Thursday, October 18, 2007

PLAY: "Me, Myself, I and the Others"

Remember the old commercials with the egg frying in the pan? You know, this is your brain on drugs? Well, that brain has nothing on the Seussian fantasy Wreckio Ensemble has cooked up in Me, Myself, I, and the Others, a madcap physical comedy written and co-directed by Dechelle Damlen. (She is joined by Kimberlea Kressal, who is excellent at directing such highly stylized pieces.) The mind is an asylum, populated by its own Looney Tune-like manifestations; the result is something like an old time circus freakshow. Entertaining, but you can't live in a concept, no matter how brilliant or well-executed.

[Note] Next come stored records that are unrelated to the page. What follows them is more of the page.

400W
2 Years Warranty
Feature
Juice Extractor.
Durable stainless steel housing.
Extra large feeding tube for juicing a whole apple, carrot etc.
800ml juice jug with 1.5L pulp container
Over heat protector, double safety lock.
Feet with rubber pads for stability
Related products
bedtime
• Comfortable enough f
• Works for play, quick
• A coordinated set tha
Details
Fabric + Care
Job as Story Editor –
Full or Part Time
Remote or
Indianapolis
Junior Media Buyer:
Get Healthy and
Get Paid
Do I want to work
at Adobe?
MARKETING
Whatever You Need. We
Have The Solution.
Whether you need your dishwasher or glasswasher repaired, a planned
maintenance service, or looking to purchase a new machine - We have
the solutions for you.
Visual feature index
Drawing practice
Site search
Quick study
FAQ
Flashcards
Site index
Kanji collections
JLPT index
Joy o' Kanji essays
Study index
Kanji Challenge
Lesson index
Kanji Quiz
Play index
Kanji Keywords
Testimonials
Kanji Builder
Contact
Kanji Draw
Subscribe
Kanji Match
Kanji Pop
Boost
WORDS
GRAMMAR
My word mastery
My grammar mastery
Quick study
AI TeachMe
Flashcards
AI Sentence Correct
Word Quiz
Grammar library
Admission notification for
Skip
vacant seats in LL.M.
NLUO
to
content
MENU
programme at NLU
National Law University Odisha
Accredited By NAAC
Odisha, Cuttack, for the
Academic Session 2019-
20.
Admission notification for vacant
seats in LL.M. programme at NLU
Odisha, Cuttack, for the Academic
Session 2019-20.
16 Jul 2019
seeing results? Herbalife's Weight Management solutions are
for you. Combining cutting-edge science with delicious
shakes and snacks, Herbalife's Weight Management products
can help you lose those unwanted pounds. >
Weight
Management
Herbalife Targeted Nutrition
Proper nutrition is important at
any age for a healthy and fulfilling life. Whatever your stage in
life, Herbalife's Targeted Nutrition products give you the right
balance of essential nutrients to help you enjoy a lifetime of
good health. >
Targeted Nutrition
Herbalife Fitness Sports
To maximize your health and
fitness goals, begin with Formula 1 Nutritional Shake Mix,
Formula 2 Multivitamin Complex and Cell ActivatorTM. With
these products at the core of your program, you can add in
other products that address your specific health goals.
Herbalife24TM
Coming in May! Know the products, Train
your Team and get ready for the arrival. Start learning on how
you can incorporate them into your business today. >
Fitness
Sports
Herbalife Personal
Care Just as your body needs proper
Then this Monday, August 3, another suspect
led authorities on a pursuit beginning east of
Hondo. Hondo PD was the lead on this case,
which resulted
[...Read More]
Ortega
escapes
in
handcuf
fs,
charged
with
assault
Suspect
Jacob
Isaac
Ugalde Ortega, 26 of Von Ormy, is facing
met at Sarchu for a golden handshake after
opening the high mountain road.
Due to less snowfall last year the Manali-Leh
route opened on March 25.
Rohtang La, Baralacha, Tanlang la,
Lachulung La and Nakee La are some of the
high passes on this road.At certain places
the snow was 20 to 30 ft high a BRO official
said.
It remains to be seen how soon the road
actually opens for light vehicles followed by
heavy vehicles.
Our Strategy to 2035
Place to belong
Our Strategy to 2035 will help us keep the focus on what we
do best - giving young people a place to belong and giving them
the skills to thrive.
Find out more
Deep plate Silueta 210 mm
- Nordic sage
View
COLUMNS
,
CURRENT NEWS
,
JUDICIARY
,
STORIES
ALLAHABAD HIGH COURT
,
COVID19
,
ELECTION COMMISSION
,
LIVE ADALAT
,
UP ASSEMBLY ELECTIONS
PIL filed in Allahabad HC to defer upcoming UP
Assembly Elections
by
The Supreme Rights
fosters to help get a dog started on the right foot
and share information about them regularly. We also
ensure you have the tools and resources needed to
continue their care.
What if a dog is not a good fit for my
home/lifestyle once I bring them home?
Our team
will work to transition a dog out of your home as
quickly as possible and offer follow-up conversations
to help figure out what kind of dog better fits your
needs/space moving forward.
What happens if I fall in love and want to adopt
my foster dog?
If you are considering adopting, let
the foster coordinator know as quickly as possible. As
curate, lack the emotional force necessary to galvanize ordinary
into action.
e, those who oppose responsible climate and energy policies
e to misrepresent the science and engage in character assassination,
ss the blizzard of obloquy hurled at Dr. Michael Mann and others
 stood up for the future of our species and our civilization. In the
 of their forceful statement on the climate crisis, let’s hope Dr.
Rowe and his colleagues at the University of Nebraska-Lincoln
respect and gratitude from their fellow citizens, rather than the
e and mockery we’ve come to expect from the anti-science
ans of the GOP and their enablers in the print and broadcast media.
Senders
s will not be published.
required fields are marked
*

I love Jian Jung's impressive Wonka-meets-Star Trek laboratory and Oana Botez-Ban's dysfunctional costuming (white coats meet colored tights, garters, and green medical gloves). But what works aesthetically only exacerbates what doesn't work emotionally. The show is dealing entirely in caricature, so there's no growth: in fact, there's very little drama. The expressionist absurdity sees to that, with conversations not just overlapping, but literally competing for attention. When the chaos coalesces, it all seems worthwhile, but Me, Myself, I, and the Others isn't sane: it wants to sustain the neuroses, not explain them.

Day Fantasist (Randi Berry) squeals about her hopes and dreams, then plunges into fright at her inadequacies; Random Haphazard (Benjamin Spradley) lurks by drawers filled with paper memories, cataloging our "hero's" thoughts; and Eye The Third (Karly Maurer) runs the show from a raised podium, like a DJ constantly scratching and remixing stray thoughts. Hangfire Rundwild (Santana Dempsy) is the wild child, clad in 80s spandex and a yellow boa styled into a punk lock of hair, and she jumps around stage with great enthusiasm for repeating the catchy choruses of songs ("You say hello, and I say goodbye"), and Really Mean (Anna Lamadrid) stands aloof, taking note of all the unsaid nasty thoughts like a legal stenographer. What little conflict there is in these disparate parts belongs mainly to Myself Workhorse (Paul James Bowen), who protests the unequal distribution of work, but his struggle for identity (or at least a job description) is artificial drama, as is the arrival of the real antagonist, Mr. Hang Back (Emily Firth).

The cast is so committed, they should be committed, and their endurance is at such a high level that the audience is at least kept on its toes. But these manifestations are set in their ways, and they have no inner selves, only a collective outer self with high tension, allergies, a violent craving for chocolate cake, and a need to sever ties with her old lover, none of which are truly satisfying perceptions to have. And because the play never fills us in, it only truly works when it remains eccentrically opaque. Perhaps Me, Myself, I and the Others would work better as a gallery installation -- something audiences could walk into, interact with, and then run from at the first yawn of boredom. As is, it's a pure experience that overstays its welcome.